El fuerte sistema frontal que azota a Chile dejó al menos 13 personas fallecidas, cuatro desaparecidas y 3.469 damnificadas, mientras más de 63.500 personas permanecen aisladas debido a inundaciones, derrumbes y cortes de caminos.

Las regiones de Atacama y Coquimbo son las más afectadas. Allí, miles de familias enfrentan cortes de agua potable y electricidad, mientras los equipos de emergencia trabajan para restablecer las comunicaciones y llevar asistencia a las zonas más golpeadas.

Según el último balance oficial, unas 24.459 viviendas sufrieron daños, de las cuales alrededor de 100 quedaron completamente destruidas. Además, se contabilizaron 16 personas heridas y más de 1.500 refugiadas en albergues.

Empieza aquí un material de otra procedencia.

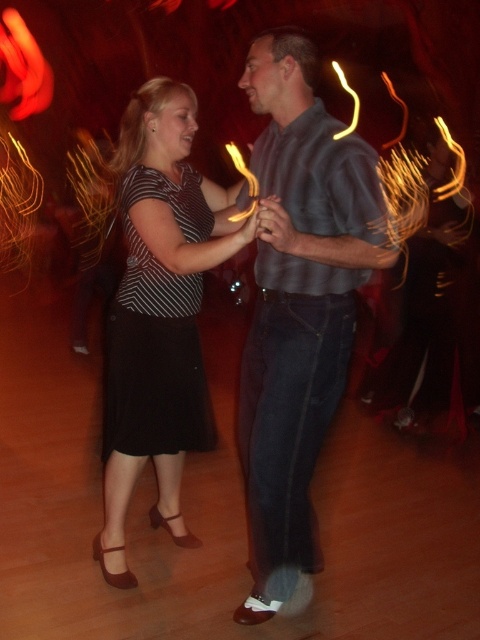 Is matte black dress at center shorter than black matte dress at center?

No.

Who is more forward, (157, 81) or (173, 401)?

Point (157, 81) is more forward.

Identify the location of matte black dress at center. (157, 316).

Who is positioned more to the left, dark blue jeans at center or black matte dress at center?

black matte dress at center

Which is below, dark blue jeans at center or black matte dress at center?

dark blue jeans at center is below.

Does point (262, 532) come farther from viewer compared to point (192, 234)?

No, (262, 532) is in front of (192, 234).

What are the coordinates of `dark blue jeans at center` in the screenshot? It's located at (298, 310).

Is the position of dark blue jeans at center less distant than that of matte black dress at center?

Yes, dark blue jeans at center is closer to the viewer.

Is dark blue jeans at center to the left of matte black dress at center from the viewer's perspective?

No, dark blue jeans at center is not to the left of matte black dress at center.

Which is behind, point (249, 401) or point (133, 579)?

Positioned behind is point (133, 579).

The image size is (480, 640). I want to click on dark blue jeans at center, so click(x=298, y=310). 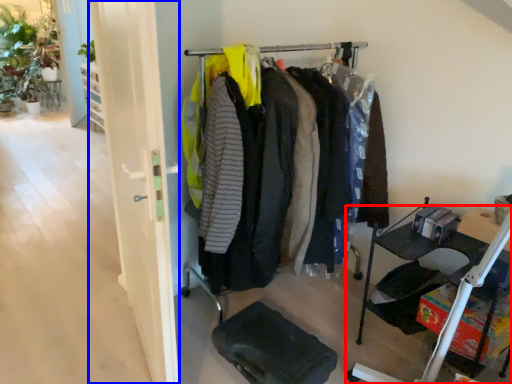 Question: Which object appears farthest to the camera in this image, furniture (highlighted by a red box) or glass door (highlighted by a blue box)?

Choices:
 (A) furniture
 (B) glass door

Answer: (A) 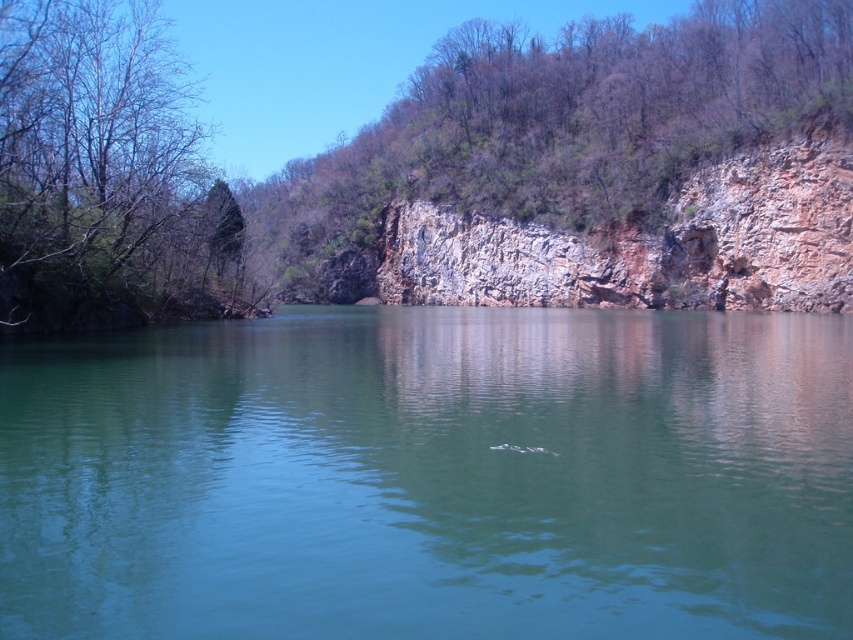 You are standing at the water edge in the scene. You see two points labeled as point (x=131, y=152) and point (x=672, y=273). Which point is nearer to you?

Point (x=131, y=152) is closer to the camera than point (x=672, y=273), so it is nearer to you.

You are standing at the edge of the cliff looking down at the green smooth water at center and the green leafy tree at left. Which object appears bigger in the scene?

The green smooth water at center appears bigger than the green leafy tree at left in the scene.

You are a hiker standing at the base of the rocky cliff at right and want to reach the green smooth water at center. Which direction should you move to get there?

You should move downward towards the green smooth water at center since it is located below the rocky cliff at right.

El Gobierno decretó el estado de excepción de catástrofe en las zonas más afectadas para acelerar el despliegue de recursos y ayuda humanitaria. En las últimas horas, las lluvias dieron una tregua en el norte, lo que permitió avanzar con la apertura de caminos y la distribución de alimentos y artículos de primera necesidad.

Sin embargo, las autoridades pidieron mantener la máxima precaución debido a los altos caudales de algunos ríos y los numerosos caminos que todavía permanecen bloqueados.

Mientras comienza la etapa de recuperación, se espera el ingreso de un nuevo sistema frontal desde la región del Maule hacia el sur, con lluvias previstas para los próximos días.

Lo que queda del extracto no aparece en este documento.